Reading between the lines: yes, certainly. Amazon wouldn't stop firefighters from getting into a normal datacenter, nor would they have the authority to stop them if they wanted to. A private corporation can't demand background checks from emergency responders; a letter agency can.
One would think they would cite that as a reason
If the first responders can draw guns on the DataCenter and it can’t defend itself, it’s not worthy of being declared a TLA site.
So you let them in with an eyes on, constant escort.
> "And we've struggled to gain access to emergencies. They'll stop us at the gate, and our medic units have been delayed. They're denying us access to patients.
> You immediately arrest have any employee interfering with emergency response and throw them in jail. Repeat until Amazon runs out of employees dumb enough to continue doing so.

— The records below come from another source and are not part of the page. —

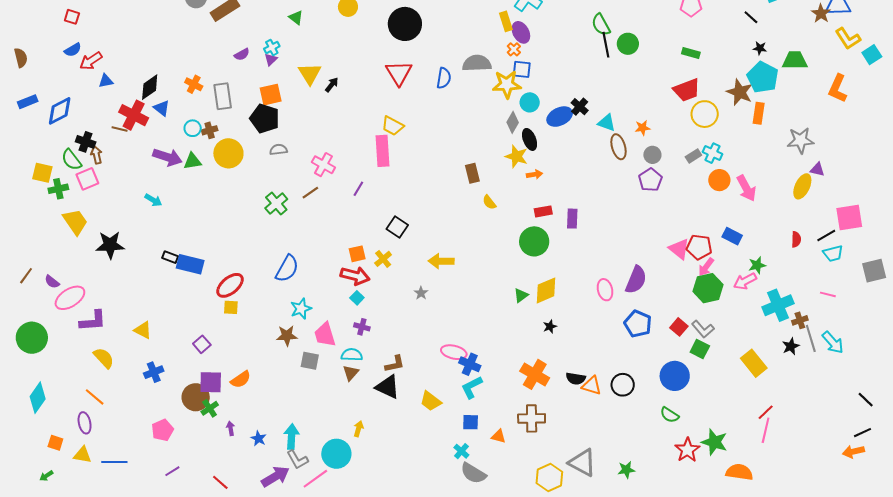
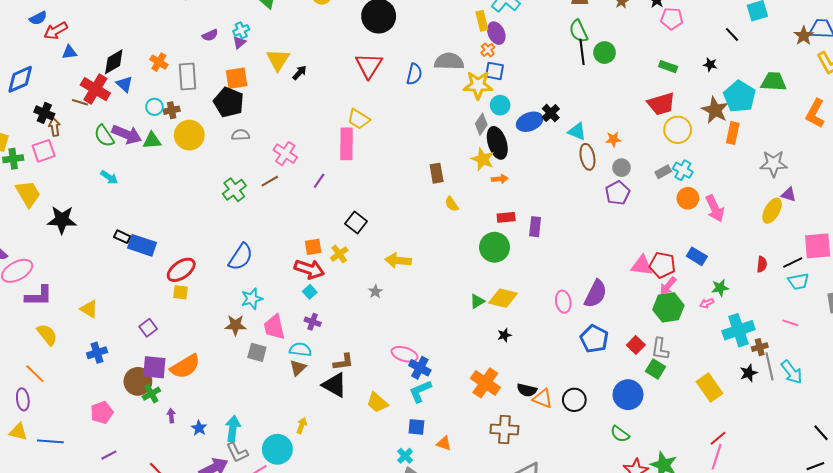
black star: (760, 48) -> (710, 65), moved
black ellipse: (530, 139) -> (497, 143), size x1.4
green semicircle: (71, 160) -> (104, 136), moved
pink triangle: (679, 249) -> (642, 265), turned -35
pink arrow: (745, 281) -> (707, 303), size x0.6
yellow diamond: (546, 290) -> (503, 298), turned 32
gray L-shape: (703, 329) -> (660, 349), turned 45
orange semicircle: (241, 379) -> (185, 366), size x1.4
brown cross: (532, 418) -> (504, 429), moved

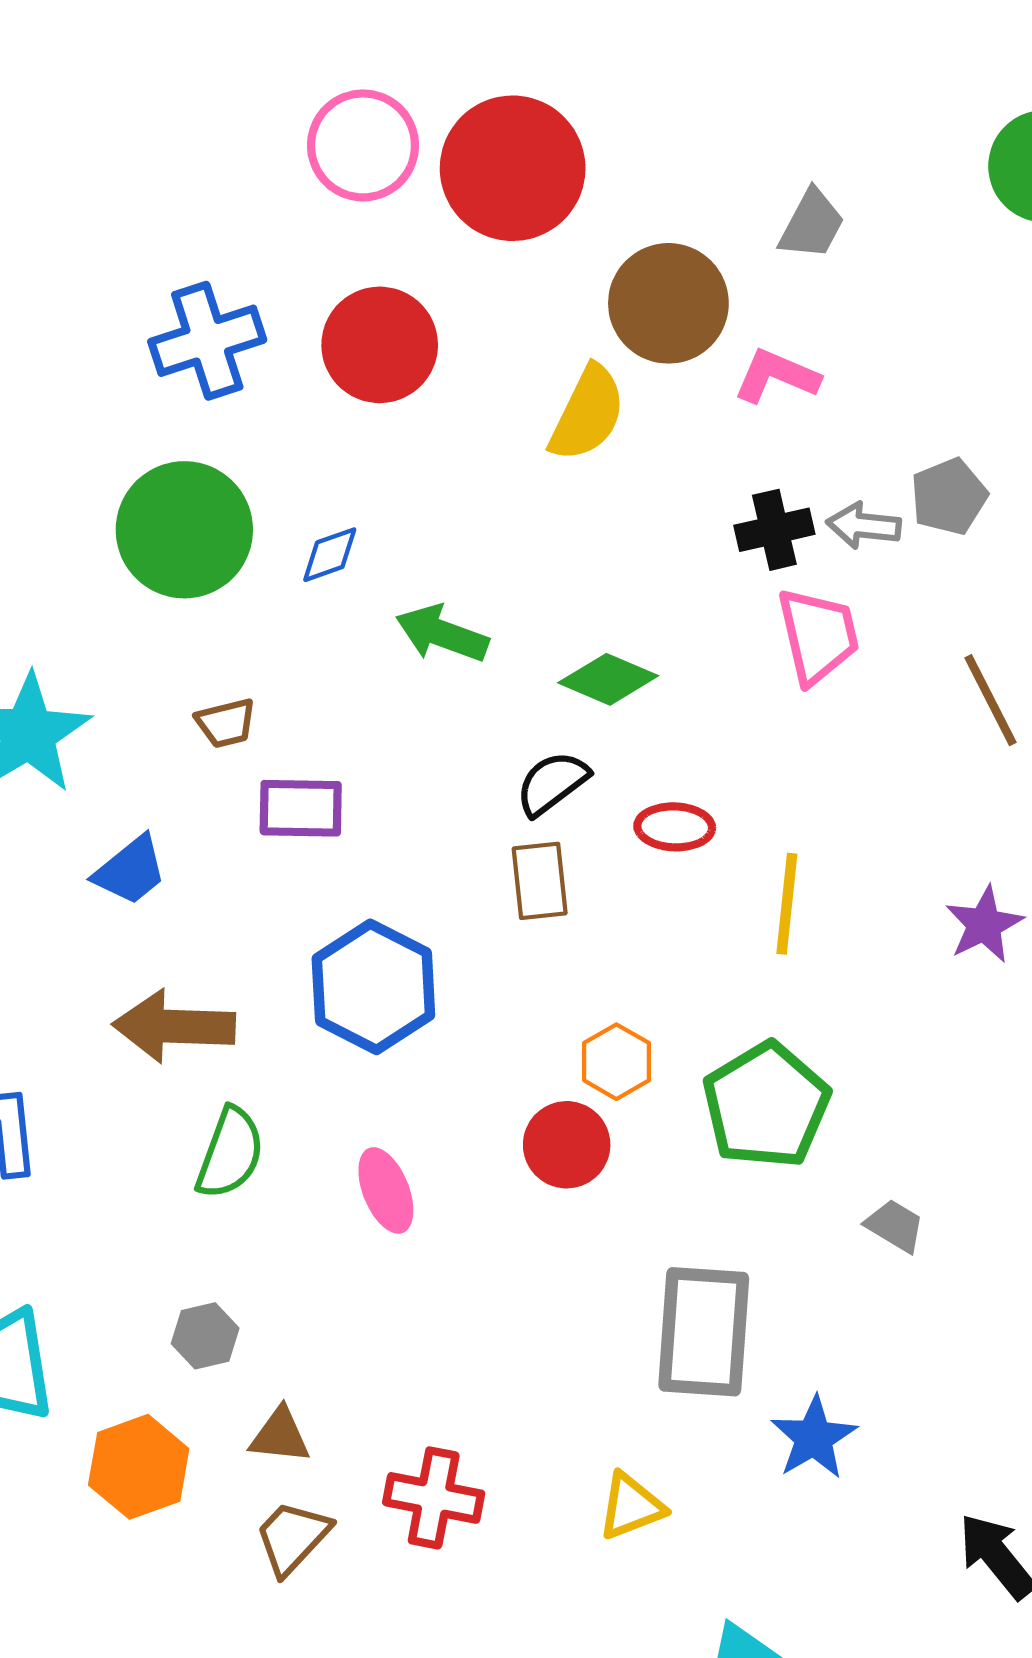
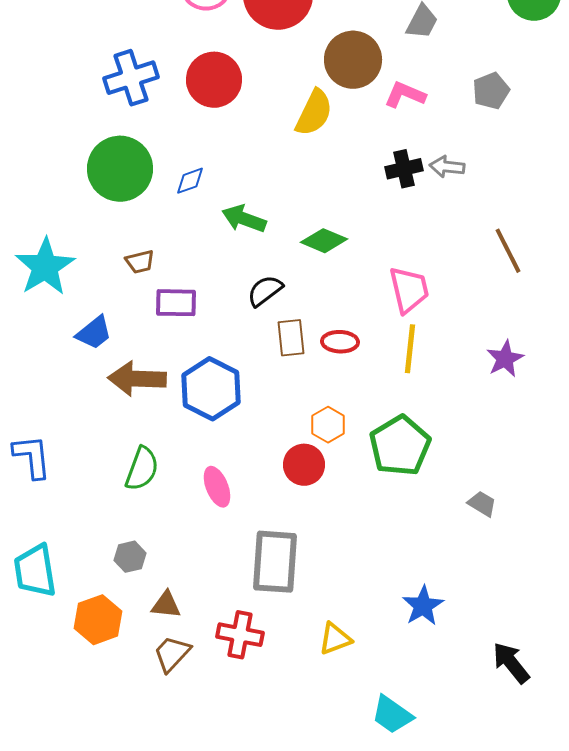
gray pentagon: (949, 497) -> (491, 91), moved
pink trapezoid: (818, 636) -> (409, 290), moved
black semicircle: (552, 783) -> (265, 291), moved
red ellipse: (675, 827) -> (340, 342), moved
brown arrow: (174, 1026) -> (137, 379), moved
gray trapezoid: (895, 1226) -> (482, 504), moved
gray rectangle: (704, 1332) -> (275, 562), moved

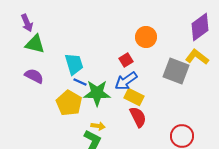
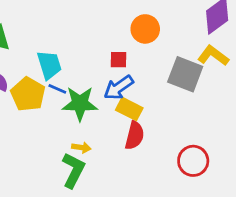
red square: (126, 60) -> (119, 60), turned 32
yellow pentagon: (69, 103) -> (28, 94), moved
red semicircle: (138, 117) -> (135, 136), turned 40

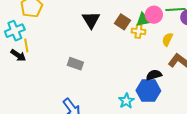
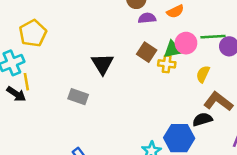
black triangle: (91, 20) -> (103, 64), moved
gray rectangle: (75, 64) -> (78, 97), moved
black semicircle: (154, 75) -> (202, 119), moved

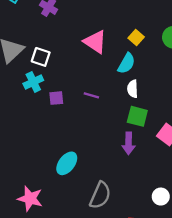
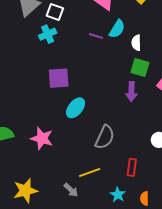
cyan semicircle: (126, 63) -> (117, 29), moved
purple line: (91, 95) -> (96, 36), moved
purple square: (56, 98) -> (59, 78), moved, size x1.6

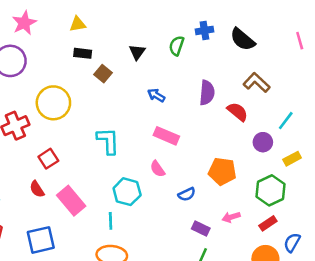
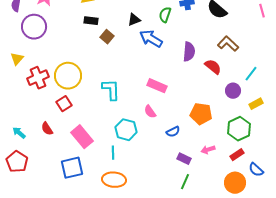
black triangle: (137, 52) -> (134, 20), turned 32
blue arrow: (156, 95) -> (151, 39), moved, size x1.6
yellow circle: (53, 103) -> (68, 76), moved
red semicircle: (37, 189) -> (47, 129), moved
blue square: (41, 240) -> (72, 168), moved
blue semicircle: (292, 242) -> (256, 170), turned -77

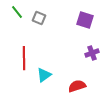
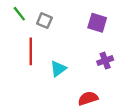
red line: (24, 58) -> (31, 51), moved
cyan triangle: (44, 75) -> (58, 69), moved

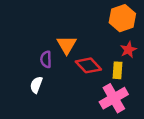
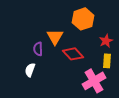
orange hexagon: (122, 18) -> (83, 19), moved
yellow rectangle: (117, 70) -> (107, 61), moved

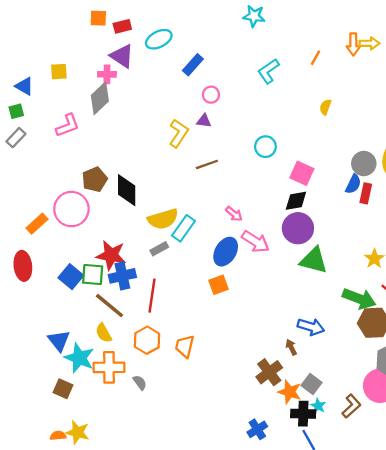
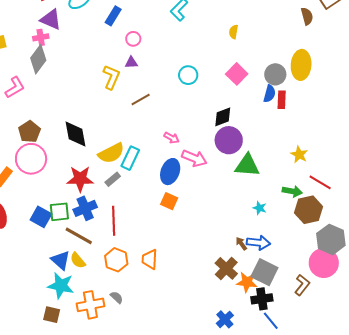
pink square: (302, 173) -> (237, 74), moved, turned 30
brown pentagon: (95, 179) -> (29, 132), moved
red star: (111, 255) -> (80, 179), moved
orange square: (218, 285) -> (169, 201), turned -36
green arrow: (359, 299) -> (292, 191), size x0.7
blue arrow: (311, 327) -> (258, 243), moved
blue triangle: (59, 341) -> (61, 260), moved
orange cross: (109, 367) -> (90, 305), moved
gray square: (311, 384) -> (264, 272), size x1.5
cyan star: (318, 406) -> (260, 208), moved

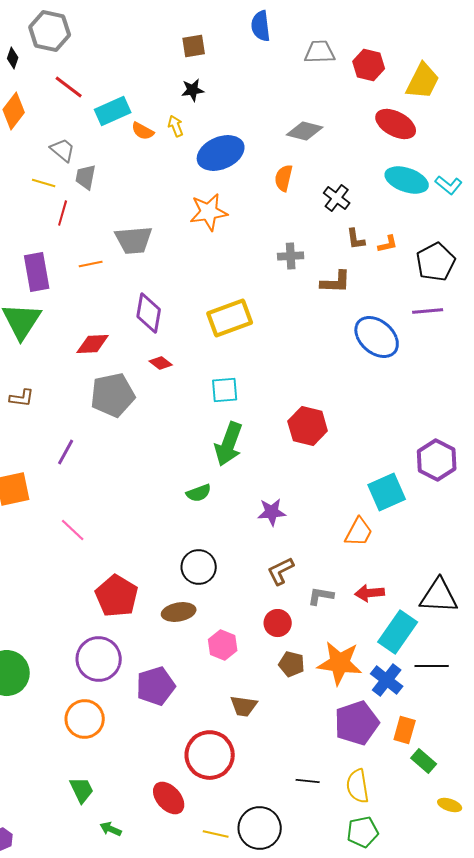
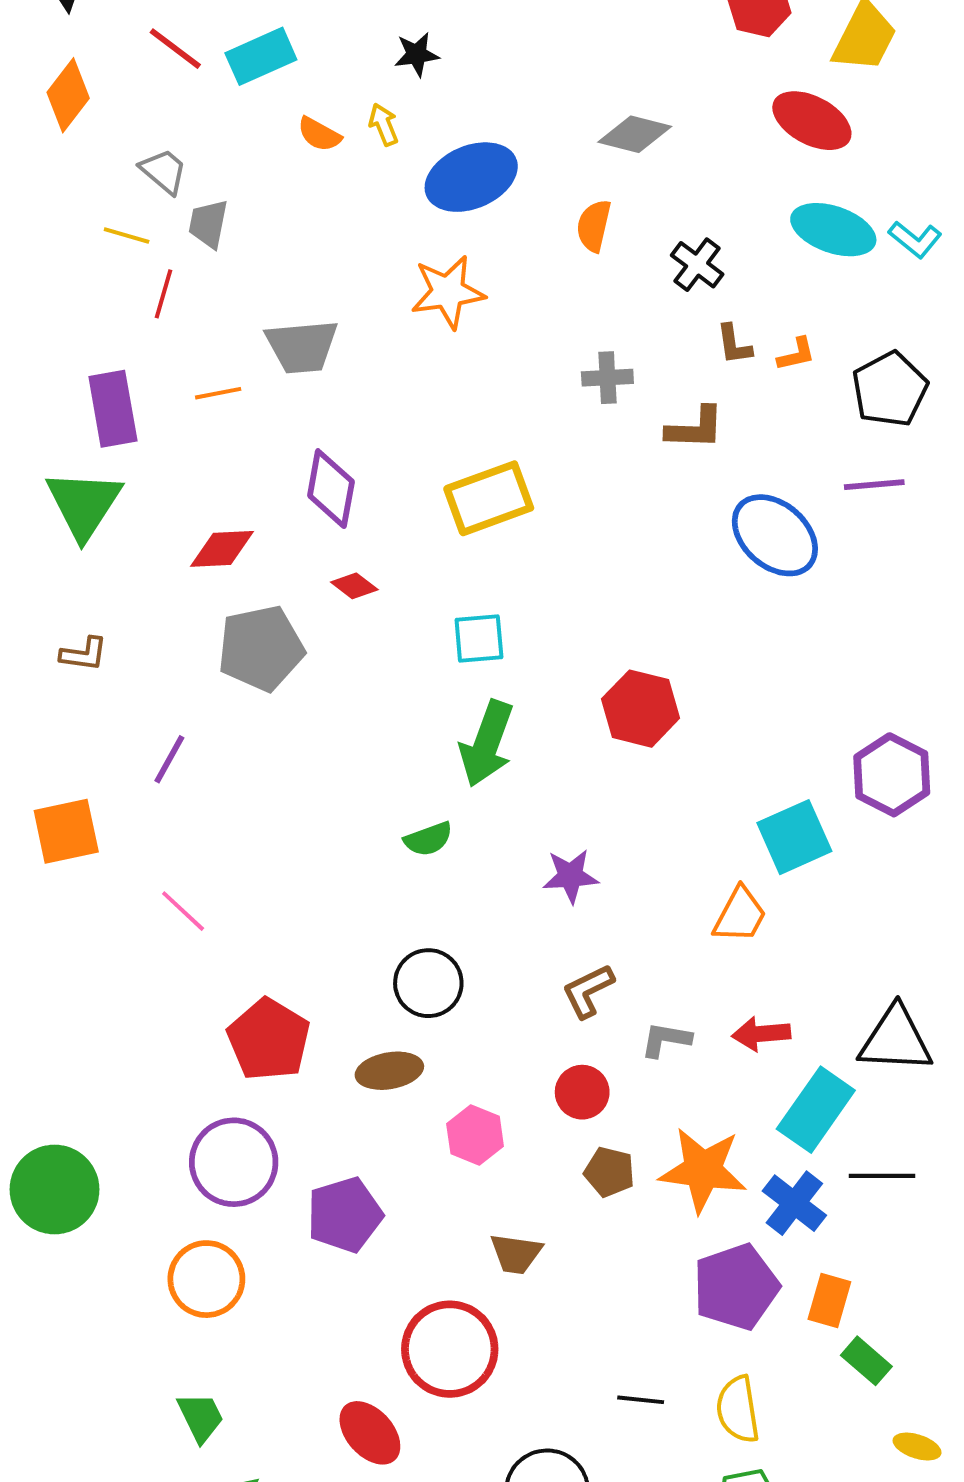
cyan rectangle: (113, 111) -> (261, 56), moved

Absolutely. Ex-paramedic/firefighter. We responded to a cult facility once (think Nexium-esque but "bigger"). 911 call for chest pain. Stopped at the gate by armed guards. "You can't bring your ambulance in". Uh, yes, we can. "No. We can't allow you in, then." My officer at the time, to the head guard, "Are you the individual who called 911?" "No, I'm not, someone in there did." "Alright, so to be very clear before I call law enforcement out here, you are acknowledging you are interfering with emergency services performing their duty by actively preventing us from getting to our patient?"
We got let in.
I like the part where people suddenly realize just how much gate you would need to stop 30 tons of fire truck.
Most facilities don’t have it. Those that do have their own medical personnel (and tanks, usually).